- Opening Delimiter -

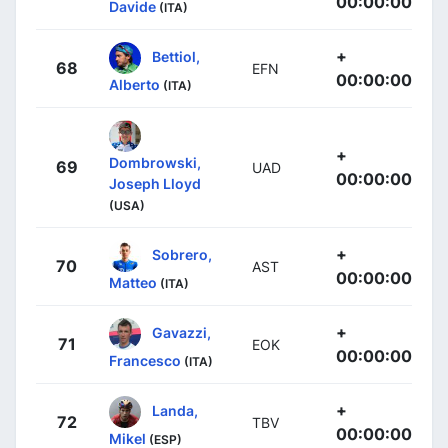
00:00:00
Davide
(ITA)
+
Bettiol,
68
EFN
00:00:00
Alberto
(ITA)
+
Dombrowski,
69
UAD
00:00:00
Joseph Lloyd
(USA)
+
Sobrero,
70
AST
00:00:00
Matteo
(ITA)
+
Gavazzi,
71
EOK
00:00:00
Francesco
(ITA)
+
Landa,
72
TBV
00:00:00
Mikel
(ESP)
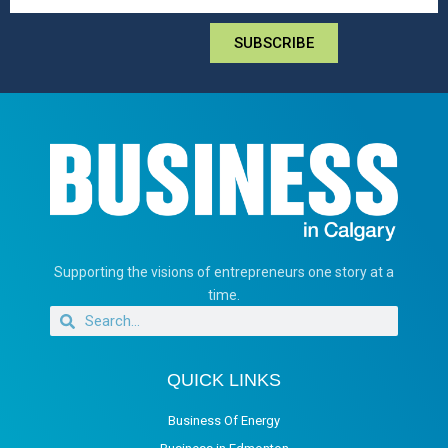
SUBSCRIBE
Supporting the visions of entrepreneurs one story at a
time.
QUICK LINKS
Business Of Energy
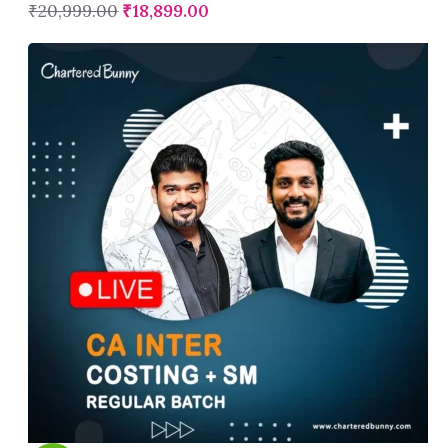
₹
20,999.00
₹
18,899.00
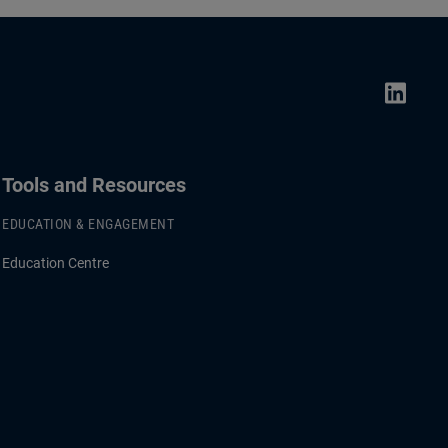
Tools and Resources
EDUCATION & ENGAGEMENT
Education Centre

- Closing Delimiter -

Omit the pictures and repeat the rest of the listing verbatim.

• [RESPONSE FOR THIS EXERCISE]
00:00:00
Davide
(ITA)
+
Bettiol,
68
EFN
00:00:00
Alberto
(ITA)
+
Dombrowski,
69
UAD
00:00:00
Joseph Lloyd
(USA)
+
Sobrero,
70
AST
00:00:00
Matteo
(ITA)
+
Gavazzi,
71
EOK
00:00:00
Francesco
(ITA)
+
Landa,
72
TBV
00:00:00
Mikel
(ESP)
SUBSCRIBE
Supporting the visions of entrepreneurs one story at a
time.
QUICK LINKS
Business Of Energy
₹
20,999.00
₹
18,899.00
Tools and Resources
EDUCATION & ENGAGEMENT
Education Centre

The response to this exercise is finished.